O fundo do mar é mais escuro do que se imagina. O silêncio ensurdece. A solidão esmaga. Busquei a fuga, mas meus passos pesados me mantinham no ponto mais profundo do oceano. Quis a fuga, mas para onde? Não para a superfície. Ar não me interessava: era a água que me trazia vida. Estiquei um braço à frente e notei, com leve sobressalto, que eu não era o mesmo: minha pele estava azul e havia pequenas membranas entre meus dedos, agora um pouco mais longos. Listras mais escuras formavam padrões tribais em meu braço e por todo o meu corpo. Respirei fundo e senti a água entrar por minha boca e atravessar minhas guelras, enchendo-me de vida.

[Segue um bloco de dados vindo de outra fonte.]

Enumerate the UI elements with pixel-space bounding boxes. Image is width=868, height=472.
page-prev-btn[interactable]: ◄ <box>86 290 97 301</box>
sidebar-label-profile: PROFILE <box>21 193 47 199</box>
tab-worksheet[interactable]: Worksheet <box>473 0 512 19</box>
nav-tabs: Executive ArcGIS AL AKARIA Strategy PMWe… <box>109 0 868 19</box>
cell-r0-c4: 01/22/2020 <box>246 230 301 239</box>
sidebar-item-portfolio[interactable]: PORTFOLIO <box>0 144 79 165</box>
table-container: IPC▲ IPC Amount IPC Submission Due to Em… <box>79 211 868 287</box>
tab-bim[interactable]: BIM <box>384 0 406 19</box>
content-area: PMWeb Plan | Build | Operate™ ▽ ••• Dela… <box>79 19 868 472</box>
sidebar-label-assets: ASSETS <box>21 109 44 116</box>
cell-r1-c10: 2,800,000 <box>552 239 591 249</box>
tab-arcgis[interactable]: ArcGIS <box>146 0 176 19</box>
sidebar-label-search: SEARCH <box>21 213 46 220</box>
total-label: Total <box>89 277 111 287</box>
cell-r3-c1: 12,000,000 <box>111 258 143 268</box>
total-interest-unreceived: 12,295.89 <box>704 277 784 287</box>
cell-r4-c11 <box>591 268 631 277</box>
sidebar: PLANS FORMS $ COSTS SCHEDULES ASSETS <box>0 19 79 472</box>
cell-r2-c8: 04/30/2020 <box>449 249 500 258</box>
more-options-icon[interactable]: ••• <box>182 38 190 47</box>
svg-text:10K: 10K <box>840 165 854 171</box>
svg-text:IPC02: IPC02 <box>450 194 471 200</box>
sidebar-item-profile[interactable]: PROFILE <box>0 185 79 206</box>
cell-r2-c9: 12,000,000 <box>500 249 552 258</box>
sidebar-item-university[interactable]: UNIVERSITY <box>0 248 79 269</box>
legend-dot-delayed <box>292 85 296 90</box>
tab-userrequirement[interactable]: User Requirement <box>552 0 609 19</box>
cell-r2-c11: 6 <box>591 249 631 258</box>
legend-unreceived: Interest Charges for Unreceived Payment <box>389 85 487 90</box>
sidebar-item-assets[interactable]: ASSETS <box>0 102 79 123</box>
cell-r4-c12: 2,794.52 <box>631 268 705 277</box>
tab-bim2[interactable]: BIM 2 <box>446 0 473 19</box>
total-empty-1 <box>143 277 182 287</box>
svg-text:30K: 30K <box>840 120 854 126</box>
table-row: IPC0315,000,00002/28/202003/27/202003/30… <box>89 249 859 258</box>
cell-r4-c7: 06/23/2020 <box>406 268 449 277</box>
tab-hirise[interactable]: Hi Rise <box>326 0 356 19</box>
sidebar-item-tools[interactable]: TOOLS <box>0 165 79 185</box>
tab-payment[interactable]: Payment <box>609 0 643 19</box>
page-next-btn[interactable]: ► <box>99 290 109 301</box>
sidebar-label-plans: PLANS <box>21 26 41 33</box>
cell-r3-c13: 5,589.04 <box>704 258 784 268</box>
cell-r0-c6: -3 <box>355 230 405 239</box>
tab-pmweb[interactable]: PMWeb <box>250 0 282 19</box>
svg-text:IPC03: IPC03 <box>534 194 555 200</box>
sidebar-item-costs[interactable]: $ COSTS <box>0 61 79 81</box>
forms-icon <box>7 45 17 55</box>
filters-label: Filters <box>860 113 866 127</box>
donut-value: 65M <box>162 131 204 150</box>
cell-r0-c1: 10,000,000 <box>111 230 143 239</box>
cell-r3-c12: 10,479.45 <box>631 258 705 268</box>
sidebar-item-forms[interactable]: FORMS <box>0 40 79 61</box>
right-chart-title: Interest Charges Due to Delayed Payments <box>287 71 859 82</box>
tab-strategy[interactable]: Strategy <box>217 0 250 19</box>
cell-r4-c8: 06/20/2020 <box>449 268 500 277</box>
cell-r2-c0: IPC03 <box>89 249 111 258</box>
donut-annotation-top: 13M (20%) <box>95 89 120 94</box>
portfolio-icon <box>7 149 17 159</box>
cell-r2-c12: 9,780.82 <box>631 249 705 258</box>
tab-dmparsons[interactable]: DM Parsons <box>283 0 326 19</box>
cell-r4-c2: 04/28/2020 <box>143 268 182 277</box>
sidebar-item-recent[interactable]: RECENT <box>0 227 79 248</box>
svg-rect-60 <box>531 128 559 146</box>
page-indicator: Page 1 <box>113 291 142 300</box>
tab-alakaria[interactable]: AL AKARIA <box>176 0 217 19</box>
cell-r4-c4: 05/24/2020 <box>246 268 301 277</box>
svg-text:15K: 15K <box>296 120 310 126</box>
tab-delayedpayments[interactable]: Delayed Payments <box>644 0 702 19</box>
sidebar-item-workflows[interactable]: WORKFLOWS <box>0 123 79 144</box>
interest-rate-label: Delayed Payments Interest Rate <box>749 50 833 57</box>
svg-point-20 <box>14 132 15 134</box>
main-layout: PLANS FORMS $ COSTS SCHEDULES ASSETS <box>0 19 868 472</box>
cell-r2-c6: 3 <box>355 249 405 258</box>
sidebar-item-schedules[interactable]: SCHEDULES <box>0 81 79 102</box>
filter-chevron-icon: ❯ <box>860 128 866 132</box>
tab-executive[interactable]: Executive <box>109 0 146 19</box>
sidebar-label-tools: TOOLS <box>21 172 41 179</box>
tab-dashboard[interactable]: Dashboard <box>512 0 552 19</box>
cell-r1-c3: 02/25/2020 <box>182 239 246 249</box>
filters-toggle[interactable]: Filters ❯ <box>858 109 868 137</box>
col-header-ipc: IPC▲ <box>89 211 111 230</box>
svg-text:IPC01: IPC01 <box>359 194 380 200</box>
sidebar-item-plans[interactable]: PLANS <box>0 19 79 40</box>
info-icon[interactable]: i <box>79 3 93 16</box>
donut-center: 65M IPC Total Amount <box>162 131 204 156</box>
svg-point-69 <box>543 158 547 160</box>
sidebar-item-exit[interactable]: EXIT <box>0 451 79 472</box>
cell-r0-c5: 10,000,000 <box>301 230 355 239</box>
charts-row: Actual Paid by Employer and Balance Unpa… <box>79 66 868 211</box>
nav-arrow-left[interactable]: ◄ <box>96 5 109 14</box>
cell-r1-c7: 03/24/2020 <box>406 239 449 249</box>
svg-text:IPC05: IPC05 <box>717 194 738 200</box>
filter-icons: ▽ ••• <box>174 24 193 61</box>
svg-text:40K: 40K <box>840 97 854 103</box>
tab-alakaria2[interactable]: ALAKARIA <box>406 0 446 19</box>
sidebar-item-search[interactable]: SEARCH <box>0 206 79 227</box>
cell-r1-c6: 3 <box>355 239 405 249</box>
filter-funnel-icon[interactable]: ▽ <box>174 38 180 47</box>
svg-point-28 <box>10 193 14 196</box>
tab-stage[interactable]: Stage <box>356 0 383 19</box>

Atraído pela voz que me movia, lancei o corpo para o alto e, livre, girei em torno de mim mesmo, dobrando a água que me circundava e alcançando mais rapidamente a superfície. Era inevitável. Aceitei.

Meus olhos surgiram sobre a água e, à luz da noite, contemplei uma figura escura que me aguardava aos pés de um vulcão que se erguia no meio do oceano, audaz. Resfriado o sangue, desacelerado o coração, cessada a respiração, a pele azul tornou-se branca. Fiz-me gelo. Aqui, a água que me acariciava não era mais capaz de me sustentar vivo: em seu lugar, inspirei o gélido ar da noite, que trouxe novo fôlego e alento.

Nadei até a sombra à melodia de trovões que ressoavam pelo céu e de tremores que serpenteavam na terra, vapor deixando minhas guelras a cada expiração.

A figura escura estendeu-me um braço e, com clemência, fez com que as chamas vermelhas que irrompiam de sua pele não me queimassem. Pé ante pé, aproximei-me dela e ignorei a formalidade do cumprimento, lançando-me em um abraço. Das mil perguntas que dançavam em minha mente, nenhuma se fez ouvir.

E então ela falou.

– Bert? Acorde!

Abri os olhos e vi quarenta pares de olhos me observando à medida que o professor se aproximava de minha carteira.

– Gelo – disse ele. – Poderia nos explicar sobre as glaciações, Bert?

Gelo. Sentia-me atordoado com o sonho, mas de alguma forma o tema estava relacionado à aula. Era a terceira vez naquela semana que eu aprendia sobre isso. Até rabisquei uma lista do que eu já sabia: que água quente congela mais rápido que água fria; que, em 1850, uns patinadores decidiram fazer acrobacias no gelo e, assim, criaram a modalidade patinação no gelo; e que, segundo a Nasa, sorvete é um dos três itens dos quais astronautas mais sentem falta. Porém, não havia estudado a parte que interessava à aula. Fiz que não com a cabeça.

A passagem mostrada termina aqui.